The separation of duties gap. AC-5 requires separation between the developer and the production approver. But what happens when Copilot’s coding agent autonomously generates code, opens a PR, and self-reviews it? The “developer” is now an AI, and the first human to see the code may be the person approving the pull into your dev environment. Your separation of duties model needs to explicitly address AI-authored commits. At minimum, AI-generated code should be flagged in your pipeline and require human review before entering the authorization boundary — not just before production promotion.
The prompt injection vector. Just two weeks ago, Orca Security disclosed a vulnerability where attackers could inject malicious instructions into a GitHub Issue that would be automatically processed by Copilot when launching a Codespace, potentially leaking the user’s GitHub token and enabling repository takeover. This is a supply chain attack that weaponizes the AI coding tool itself. Your pipeline’s integrity verification at the boundary crossing (SI-7) needs to account for the possibility that the AI assistant was compromised or manipulated before the code was even committed.
What your SSP needs to address:
Document every AI coding tool used by developers who contribute code to the CSO. Treat each as an external information system service under SA-9 with specific data flow documentation. Update your SA-11 (Developer Testing) to describe how AI-generated code is identified, flagged, and subjected to additional security review. Ensure your RA-5 scanning covers AI-specific vulnerability patterns. Add AI-generated code review requirements to your CM-3 change control process. And brief your developers — the person signing the executive affirmation needs to know that AI is writing code that enters the authorization boundary.

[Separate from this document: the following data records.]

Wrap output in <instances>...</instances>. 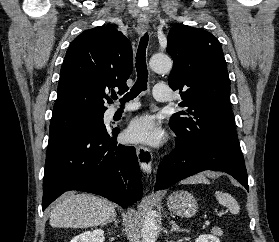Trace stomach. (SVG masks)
<instances>
[{
  "mask_svg": "<svg viewBox=\"0 0 279 242\" xmlns=\"http://www.w3.org/2000/svg\"><path fill=\"white\" fill-rule=\"evenodd\" d=\"M169 209L181 217H191L198 210L195 197L188 191L173 192L167 199Z\"/></svg>",
  "mask_w": 279,
  "mask_h": 242,
  "instance_id": "0dacf381",
  "label": "stomach"
}]
</instances>
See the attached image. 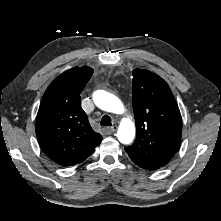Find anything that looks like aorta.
Wrapping results in <instances>:
<instances>
[{
  "mask_svg": "<svg viewBox=\"0 0 221 221\" xmlns=\"http://www.w3.org/2000/svg\"><path fill=\"white\" fill-rule=\"evenodd\" d=\"M95 105L106 112L114 114L124 113V106L115 95L104 90H97L93 94ZM135 137V124L129 118H124L118 128L117 138L122 144H130Z\"/></svg>",
  "mask_w": 221,
  "mask_h": 221,
  "instance_id": "1",
  "label": "aorta"
}]
</instances>
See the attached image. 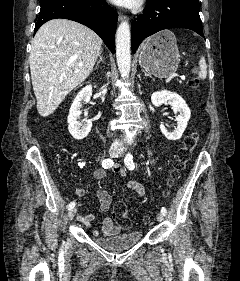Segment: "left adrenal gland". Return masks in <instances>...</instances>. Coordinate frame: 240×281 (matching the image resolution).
<instances>
[{
	"label": "left adrenal gland",
	"instance_id": "1",
	"mask_svg": "<svg viewBox=\"0 0 240 281\" xmlns=\"http://www.w3.org/2000/svg\"><path fill=\"white\" fill-rule=\"evenodd\" d=\"M143 72H144V75H145V77H150V78H152L153 80H154V78L150 75V74H148L147 72H145L144 70H142Z\"/></svg>",
	"mask_w": 240,
	"mask_h": 281
}]
</instances>
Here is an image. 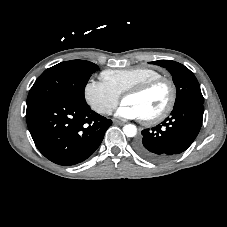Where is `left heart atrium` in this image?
Here are the masks:
<instances>
[{"mask_svg":"<svg viewBox=\"0 0 227 227\" xmlns=\"http://www.w3.org/2000/svg\"><path fill=\"white\" fill-rule=\"evenodd\" d=\"M116 116L122 118V119H140L141 114L138 111V109L128 103H122L120 107L116 111Z\"/></svg>","mask_w":227,"mask_h":227,"instance_id":"obj_1","label":"left heart atrium"}]
</instances>
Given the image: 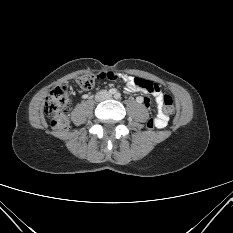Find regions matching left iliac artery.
I'll use <instances>...</instances> for the list:
<instances>
[{"instance_id":"left-iliac-artery-1","label":"left iliac artery","mask_w":233,"mask_h":233,"mask_svg":"<svg viewBox=\"0 0 233 233\" xmlns=\"http://www.w3.org/2000/svg\"><path fill=\"white\" fill-rule=\"evenodd\" d=\"M115 98H116V99L120 98V93H116V94H115Z\"/></svg>"}]
</instances>
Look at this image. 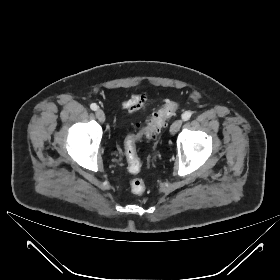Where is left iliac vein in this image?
I'll use <instances>...</instances> for the list:
<instances>
[{"mask_svg":"<svg viewBox=\"0 0 280 280\" xmlns=\"http://www.w3.org/2000/svg\"><path fill=\"white\" fill-rule=\"evenodd\" d=\"M182 123H183V121L181 119L174 121L172 123V125L170 126V133L175 134L182 126Z\"/></svg>","mask_w":280,"mask_h":280,"instance_id":"1","label":"left iliac vein"}]
</instances>
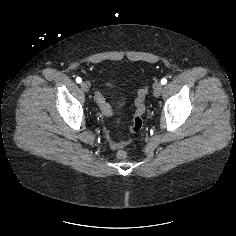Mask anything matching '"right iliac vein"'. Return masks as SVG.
Here are the masks:
<instances>
[{
    "label": "right iliac vein",
    "mask_w": 236,
    "mask_h": 236,
    "mask_svg": "<svg viewBox=\"0 0 236 236\" xmlns=\"http://www.w3.org/2000/svg\"><path fill=\"white\" fill-rule=\"evenodd\" d=\"M80 86L84 92L89 91V83L88 82H82Z\"/></svg>",
    "instance_id": "obj_1"
}]
</instances>
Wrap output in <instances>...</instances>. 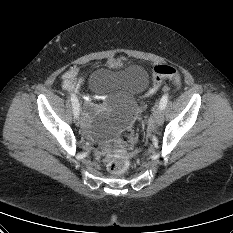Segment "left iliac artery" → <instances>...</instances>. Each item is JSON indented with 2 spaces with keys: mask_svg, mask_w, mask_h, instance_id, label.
<instances>
[{
  "mask_svg": "<svg viewBox=\"0 0 233 233\" xmlns=\"http://www.w3.org/2000/svg\"><path fill=\"white\" fill-rule=\"evenodd\" d=\"M168 97H169L168 94H164L160 100V108L162 110H164L167 105Z\"/></svg>",
  "mask_w": 233,
  "mask_h": 233,
  "instance_id": "left-iliac-artery-1",
  "label": "left iliac artery"
}]
</instances>
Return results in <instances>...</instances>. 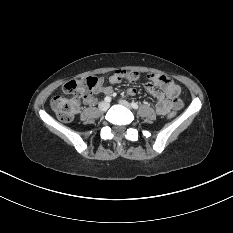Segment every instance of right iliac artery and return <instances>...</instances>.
I'll return each mask as SVG.
<instances>
[{
  "instance_id": "obj_1",
  "label": "right iliac artery",
  "mask_w": 233,
  "mask_h": 233,
  "mask_svg": "<svg viewBox=\"0 0 233 233\" xmlns=\"http://www.w3.org/2000/svg\"><path fill=\"white\" fill-rule=\"evenodd\" d=\"M105 102H110L111 101V97H109V96H107V97H105Z\"/></svg>"
}]
</instances>
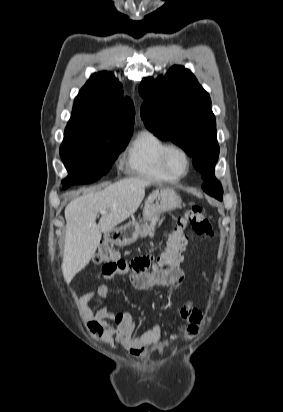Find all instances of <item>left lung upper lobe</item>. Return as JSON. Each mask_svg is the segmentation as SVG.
<instances>
[{"mask_svg":"<svg viewBox=\"0 0 283 412\" xmlns=\"http://www.w3.org/2000/svg\"><path fill=\"white\" fill-rule=\"evenodd\" d=\"M139 92L145 99L141 116L146 128L193 157V165L205 181L204 191L222 201L221 183L214 179L219 146L209 94L183 66H173L155 80L143 79Z\"/></svg>","mask_w":283,"mask_h":412,"instance_id":"1","label":"left lung upper lobe"}]
</instances>
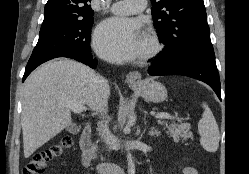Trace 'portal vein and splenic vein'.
<instances>
[{
    "instance_id": "obj_1",
    "label": "portal vein and splenic vein",
    "mask_w": 249,
    "mask_h": 174,
    "mask_svg": "<svg viewBox=\"0 0 249 174\" xmlns=\"http://www.w3.org/2000/svg\"><path fill=\"white\" fill-rule=\"evenodd\" d=\"M68 107L74 112V113H82L87 110V107L81 104H69ZM157 119H174L173 116H171L168 113H158L155 116Z\"/></svg>"
}]
</instances>
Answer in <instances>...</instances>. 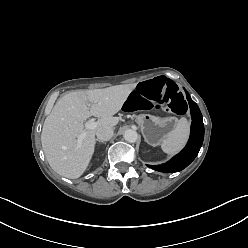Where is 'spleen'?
<instances>
[{
  "label": "spleen",
  "mask_w": 248,
  "mask_h": 248,
  "mask_svg": "<svg viewBox=\"0 0 248 248\" xmlns=\"http://www.w3.org/2000/svg\"><path fill=\"white\" fill-rule=\"evenodd\" d=\"M189 137V122L186 118H181L162 142L161 148L167 154L178 153L186 144Z\"/></svg>",
  "instance_id": "obj_1"
}]
</instances>
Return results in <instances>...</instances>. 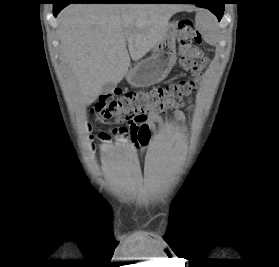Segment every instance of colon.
<instances>
[{"label":"colon","instance_id":"1","mask_svg":"<svg viewBox=\"0 0 279 267\" xmlns=\"http://www.w3.org/2000/svg\"><path fill=\"white\" fill-rule=\"evenodd\" d=\"M179 63L183 69L198 77L206 67L205 52L200 49L202 37L190 19L178 22ZM196 80L180 81L164 87H156L147 91H133L102 95L92 108L96 120L101 123L125 124L118 129L128 135L134 122L143 119L149 113H163L183 105L184 99L195 90ZM117 131V130H115ZM146 131L141 130L139 138L144 140Z\"/></svg>","mask_w":279,"mask_h":267}]
</instances>
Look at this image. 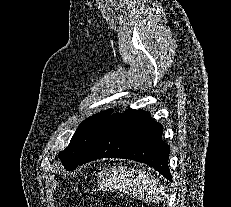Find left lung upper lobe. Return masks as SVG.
Masks as SVG:
<instances>
[{
  "label": "left lung upper lobe",
  "instance_id": "left-lung-upper-lobe-1",
  "mask_svg": "<svg viewBox=\"0 0 231 207\" xmlns=\"http://www.w3.org/2000/svg\"><path fill=\"white\" fill-rule=\"evenodd\" d=\"M112 110L95 114L85 119L77 128V131L73 135L69 146L59 153V158L62 160L64 167L67 170H71L75 167L94 138L104 125L105 121L111 116Z\"/></svg>",
  "mask_w": 231,
  "mask_h": 207
}]
</instances>
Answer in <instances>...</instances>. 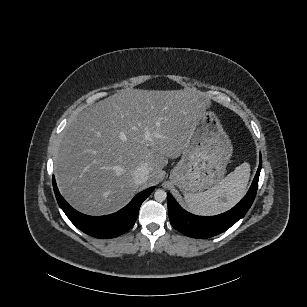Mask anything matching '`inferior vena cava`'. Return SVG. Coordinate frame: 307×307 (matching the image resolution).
Wrapping results in <instances>:
<instances>
[{
    "mask_svg": "<svg viewBox=\"0 0 307 307\" xmlns=\"http://www.w3.org/2000/svg\"><path fill=\"white\" fill-rule=\"evenodd\" d=\"M149 168L147 164H141L133 173V180L136 185H141L148 180Z\"/></svg>",
    "mask_w": 307,
    "mask_h": 307,
    "instance_id": "1",
    "label": "inferior vena cava"
}]
</instances>
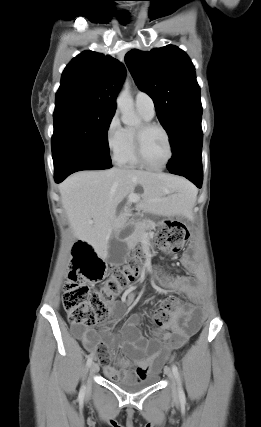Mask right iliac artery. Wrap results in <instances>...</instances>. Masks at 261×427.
Wrapping results in <instances>:
<instances>
[{"label":"right iliac artery","instance_id":"right-iliac-artery-1","mask_svg":"<svg viewBox=\"0 0 261 427\" xmlns=\"http://www.w3.org/2000/svg\"><path fill=\"white\" fill-rule=\"evenodd\" d=\"M91 364H92V356H91V355H89V356H88V359H87V363H86V365H87V367H90V366H91ZM84 394H85V386L83 385V386L81 387V389H80L79 396L82 398V397L84 396Z\"/></svg>","mask_w":261,"mask_h":427}]
</instances>
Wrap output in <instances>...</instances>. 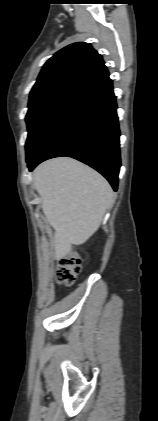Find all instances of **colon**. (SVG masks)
<instances>
[{
	"mask_svg": "<svg viewBox=\"0 0 158 421\" xmlns=\"http://www.w3.org/2000/svg\"><path fill=\"white\" fill-rule=\"evenodd\" d=\"M81 271V260L76 252H71L60 259L57 267V280L60 284L71 285Z\"/></svg>",
	"mask_w": 158,
	"mask_h": 421,
	"instance_id": "1",
	"label": "colon"
}]
</instances>
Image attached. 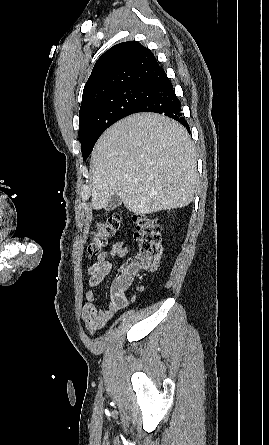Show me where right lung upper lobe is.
I'll return each instance as SVG.
<instances>
[{"label": "right lung upper lobe", "instance_id": "1", "mask_svg": "<svg viewBox=\"0 0 269 445\" xmlns=\"http://www.w3.org/2000/svg\"><path fill=\"white\" fill-rule=\"evenodd\" d=\"M165 74L153 53L139 42L117 44L95 63L84 86L81 107L114 89L138 85L154 86Z\"/></svg>", "mask_w": 269, "mask_h": 445}]
</instances>
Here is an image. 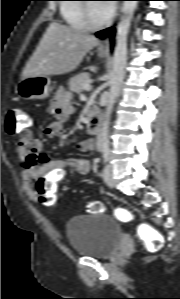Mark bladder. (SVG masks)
<instances>
[{"label":"bladder","mask_w":180,"mask_h":299,"mask_svg":"<svg viewBox=\"0 0 180 299\" xmlns=\"http://www.w3.org/2000/svg\"><path fill=\"white\" fill-rule=\"evenodd\" d=\"M67 240L76 254L105 259L121 242V227L109 215H76L64 227Z\"/></svg>","instance_id":"1"}]
</instances>
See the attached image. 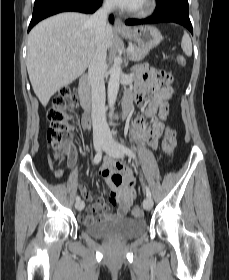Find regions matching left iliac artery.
Returning <instances> with one entry per match:
<instances>
[{
    "instance_id": "left-iliac-artery-1",
    "label": "left iliac artery",
    "mask_w": 229,
    "mask_h": 280,
    "mask_svg": "<svg viewBox=\"0 0 229 280\" xmlns=\"http://www.w3.org/2000/svg\"><path fill=\"white\" fill-rule=\"evenodd\" d=\"M120 148L122 149V151L128 155L129 157L133 158L136 160V155L135 153L129 148V147H126L124 145H119ZM144 181V179H142ZM144 185H145V191H146V196L147 197H151V191L150 189L148 188V186L145 184V181H144Z\"/></svg>"
}]
</instances>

This isn’t a theoretical future concern. It’s a current gap in almost every FedRAMP SSP I’ve reviewed. The CSPs that get ahead of it now will have a significant advantage when assessors start asking these questions — and they will.
The Bottom Line
Your CI/CD pipeline isn’t just a DevOps convenience. In a FedRAMP Moderate environment, it’s a security-critical component that touches boundary protection, supply chain integrity, change management, access control, and continuous monitoring. Every stage has specific control obligations, and the connections between stages are where most compliance gaps hide.
If you’re a CSP running this architecture and your SSP describes the pipeline in two paragraphs, you’re not ready for assessment. If you’re an assessor and you’re not walking the pipeline end-to-end during interviews, you’re not doing a thorough job.
The pipeline is the boundary. Treat it like one.